It all started with mice that were captured in the wild and bred with "T mutant" lab mice which had short tails (the t in t-complex stands for tail). Somehow when you bred them together you got mice with no tail. There was some kind of "modifier" in one of the mice which was exacerbating the phenotype. People tried to map this supposed modifier, but the linkage was all messed up, and the heredity wasn't Mendelian.
Well this modifier wasn't in fact a gene it was a large region of chromosome 17. This region could either be wildtype (+) or be severely remodeled and called t-haplotype (t). The remodeling involved several rearrangements including multiple inversions which basically prevented the region from ever recombining with a normal (+) carrying chromosome 17. On top of that the region contains multiple mutant genes which are in a really strong linkage disequilibrium (IE you either get a bunch of mutants or the wt, no mixing at meiosis).
Males carrying two t-haplotypes are infertile, and so you would expect this anomaly to be quickly swept under the evolutionary rug. However there was a strange case of selfish gene interfering with the process. The het males (+/t) transmit the t to all the offsprings, and completely ignore poor Mendel and display a male transmission ratio distortion (TRD). How can this be? Obviously those genes where interfering with either meiosis or reproduction, and making sure they were passed on preferentially. Well it turns out that in that region there are a number of genes which affect sperm flagellar development.
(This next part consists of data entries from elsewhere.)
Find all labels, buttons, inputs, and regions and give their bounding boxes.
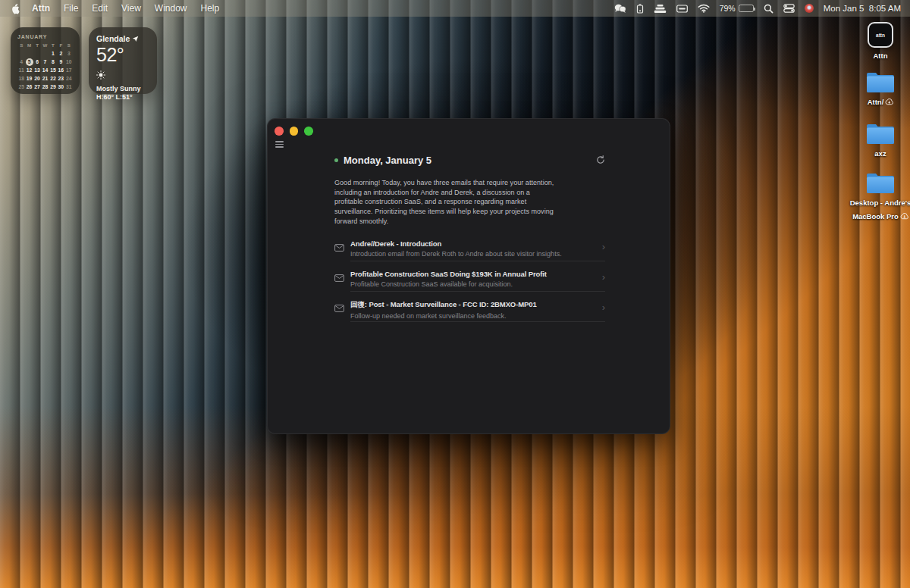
refresh-button[interactable] bbox=[595, 154, 607, 166]
calendar-day: 21 bbox=[41, 75, 49, 83]
calendar-day: 9 bbox=[57, 58, 64, 66]
close-button[interactable] bbox=[275, 127, 284, 136]
folder-icon bbox=[866, 71, 895, 94]
chevron-right-icon: › bbox=[602, 272, 605, 282]
email-list-item[interactable]: Andre//Derek - Introduction Introduction… bbox=[334, 239, 605, 270]
email-title: Andre//Derek - Introduction bbox=[350, 239, 605, 248]
desktop: { "menu_bar": { "menus": ["Attn", "File"… bbox=[0, 0, 910, 588]
calendar-day: 29 bbox=[49, 83, 57, 91]
zoom-button[interactable] bbox=[304, 127, 313, 136]
calendar-grid: SMTWTFS123456789101112131415161718192021… bbox=[17, 42, 73, 91]
control-center-icon[interactable] bbox=[783, 4, 795, 13]
calendar-day: 11 bbox=[17, 67, 25, 74]
menu-window[interactable]: Window bbox=[148, 3, 194, 14]
email-subtitle: Profitable Construction SaaS available f… bbox=[350, 280, 605, 288]
desktop-icon-label: Attn bbox=[874, 52, 888, 60]
weather-temperature: 52° bbox=[96, 44, 149, 66]
apple-menu[interactable] bbox=[9, 3, 25, 14]
apple-icon bbox=[11, 3, 20, 14]
email-list: Andre//Derek - Introduction Introduction… bbox=[334, 239, 605, 330]
calendar-day-header: T bbox=[49, 42, 57, 49]
desktop-icon-label: axz bbox=[874, 149, 886, 158]
calendar-widget[interactable]: JANUARY SMTWTFS1234567891011121314151617… bbox=[11, 27, 80, 94]
calendar-day-header: M bbox=[26, 42, 33, 49]
menu-edit[interactable]: Edit bbox=[85, 3, 115, 14]
calendar-day: 27 bbox=[33, 83, 41, 91]
menu-bar-left: Attn File Edit View Window Help bbox=[9, 3, 226, 14]
menu-help[interactable]: Help bbox=[194, 3, 227, 14]
calendar-day: 19 bbox=[26, 75, 33, 83]
email-subtitle: Introduction email from Derek Roth to An… bbox=[350, 250, 605, 258]
calendar-day bbox=[26, 50, 33, 58]
envelope-icon bbox=[334, 270, 350, 300]
calendar-day: 15 bbox=[49, 67, 57, 74]
email-list-item[interactable]: 回復: Post - Market Surveillance - FCC ID:… bbox=[334, 300, 605, 330]
calendar-day: 31 bbox=[65, 83, 73, 91]
window-controls bbox=[275, 127, 313, 136]
device-status-icon[interactable] bbox=[636, 4, 644, 14]
weather-high-low: H:60° L:51° bbox=[96, 93, 149, 101]
calendar-day-header: T bbox=[33, 42, 41, 49]
date-heading: Monday, January 5 bbox=[344, 155, 431, 166]
menu-bar-app-icon[interactable] bbox=[805, 4, 814, 13]
daily-summary-text: Good morning! Today, you have three emai… bbox=[334, 178, 559, 227]
status-dot bbox=[334, 158, 338, 162]
location-arrow-icon bbox=[132, 36, 139, 42]
folder-icon bbox=[866, 172, 895, 195]
chevron-right-icon: › bbox=[602, 302, 605, 312]
calendar-day: 30 bbox=[57, 83, 64, 91]
menu-toggle-button[interactable] bbox=[275, 141, 284, 148]
attn-app-icon: attn bbox=[868, 22, 893, 48]
calendar-day: 16 bbox=[57, 67, 64, 74]
chat-bubbles-icon[interactable] bbox=[614, 4, 626, 13]
calendar-day: 24 bbox=[65, 75, 73, 83]
calendar-day: 13 bbox=[33, 67, 41, 74]
calendar-day bbox=[41, 50, 49, 58]
weather-widget[interactable]: Glendale 52° Mostly Sunny H:60° L:51° bbox=[89, 27, 157, 94]
calendar-day: 12 bbox=[26, 67, 33, 74]
email-list-item[interactable]: Profitable Construction SaaS Doing $193K… bbox=[334, 270, 605, 300]
wifi-icon[interactable] bbox=[698, 4, 710, 13]
calendar-day: 26 bbox=[26, 83, 33, 91]
menu-bar: Attn File Edit View Window Help bbox=[0, 0, 910, 17]
stack-icon[interactable] bbox=[654, 4, 667, 14]
battery-indicator[interactable]: 79% bbox=[720, 4, 754, 13]
envelope-icon bbox=[334, 239, 350, 270]
calendar-day: 20 bbox=[33, 75, 41, 83]
weather-condition: Mostly Sunny bbox=[96, 85, 149, 92]
menu-file[interactable]: File bbox=[57, 3, 85, 14]
calendar-day: 23 bbox=[57, 75, 64, 83]
desktop-icon-desktop-folder[interactable]: Desktop - Andre's MacBook Pro bbox=[848, 172, 910, 223]
calendar-day-header: F bbox=[57, 42, 64, 49]
calendar-day: 22 bbox=[49, 75, 57, 83]
calendar-day: 7 bbox=[41, 58, 49, 66]
calendar-day: 17 bbox=[65, 67, 73, 74]
attn-app-window: Monday, January 5 Good morning! Today, y… bbox=[267, 118, 670, 434]
calendar-day: 1 bbox=[49, 50, 57, 58]
calendar-selected-day: 5 bbox=[26, 58, 33, 66]
menu-app-name[interactable]: Attn bbox=[25, 3, 57, 14]
calendar-day: 14 bbox=[41, 67, 49, 74]
minimize-button[interactable] bbox=[290, 127, 299, 136]
desktop-icon-axz-folder[interactable]: axz bbox=[848, 123, 910, 159]
menu-view[interactable]: View bbox=[115, 3, 148, 14]
calendar-day-header: W bbox=[41, 42, 49, 49]
spotlight-search-icon[interactable] bbox=[764, 4, 774, 14]
desktop-icon-attn-app[interactable]: attn Attn bbox=[848, 22, 910, 61]
calendar-day: 18 bbox=[17, 75, 25, 83]
calendar-day-header: S bbox=[17, 42, 25, 49]
desktop-icon-label: Attn/ bbox=[868, 98, 884, 106]
menu-bar-clock[interactable]: Mon Jan 5 8:05 AM bbox=[824, 4, 901, 13]
folder-icon bbox=[866, 123, 895, 145]
icloud-download-icon bbox=[885, 95, 893, 108]
calendar-day bbox=[33, 50, 41, 58]
battery-percent: 79% bbox=[720, 4, 736, 13]
chevron-right-icon: › bbox=[602, 242, 605, 252]
calendar-month-label: JANUARY bbox=[17, 34, 73, 39]
keyboard-icon[interactable] bbox=[676, 5, 688, 13]
calendar-day-header: S bbox=[65, 42, 73, 49]
calendar-day: 6 bbox=[33, 58, 41, 66]
date-heading-row: Monday, January 5 bbox=[334, 155, 431, 166]
calendar-day: 4 bbox=[17, 58, 25, 66]
desktop-icon-attn-folder[interactable]: Attn/ bbox=[848, 71, 910, 108]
It wasn't that the embryos getting the + allelle from the +/t father were dying, it wasn't that the +/t males were only producing t sperm, it was much more insidious. Somehow the t sperm is a better swimmer and the t-complex genes conspire to cripple the + sperm. How is that possible you may ask. Well through a quirk of sperm development: the syncithium. while the spermatocytes are maturing they share cytoplasm via bridges, so proteins and RNAs are free to flow between + spermatocytes and t spermatocytes. This way some problems of the mutants can be overcome by shared wt protein. This explain how the t survives but not how the + get crippled. Turns out that among the mutant genes being passed along together in the t-haplotype is a gain of function mutant which rescues the other mutants and is only expressed late in spermiogenesis, after the bridges between sperm have been burned. So the t spermatocyte share the poison to all connected sperm when the syncithium is present, but they save the antidote for later.
So this is how you get an entire selfish region to behave as a unit and be passed along preferentially despite being recessive lethal. Neat huh.